## Work request
Write out precisely the lines beginning with the line that contains "RUT Nº76.266.293-0" and ending with the last line of the entries, and no other lines.

** Data extract follows **

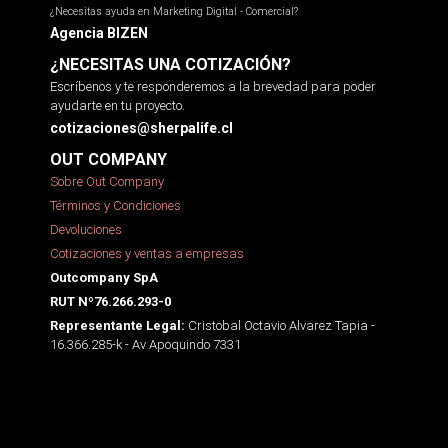
¿Necesitas ayuda en Marketing Digital - Comercial?
Agencia BIZEN
¿NECESITAS UNA COTIZACIÓN?
Escríbenos y te responderemos a la brevedad para poder
ayudarte en tu proyecto.
cotizaciones@sherpalife.cl
OUT COMPANY
Sobre Out Company
Términos y Condiciones
Devoluciones
Cotizaciones y ventas a empresas
Outcompany SpA
RUT Nº76.266.293-0
Cristobal Octavio Alvarez Tapia -
Representante Legal:
16.366.285-k - Av Apoquindo 7331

** End of Data extract **

## Response to this exercise
RUT Nº76.266.293-0
Cristobal Octavio Alvarez Tapia -
Representante Legal:
16.366.285-k - Av Apoquindo 7331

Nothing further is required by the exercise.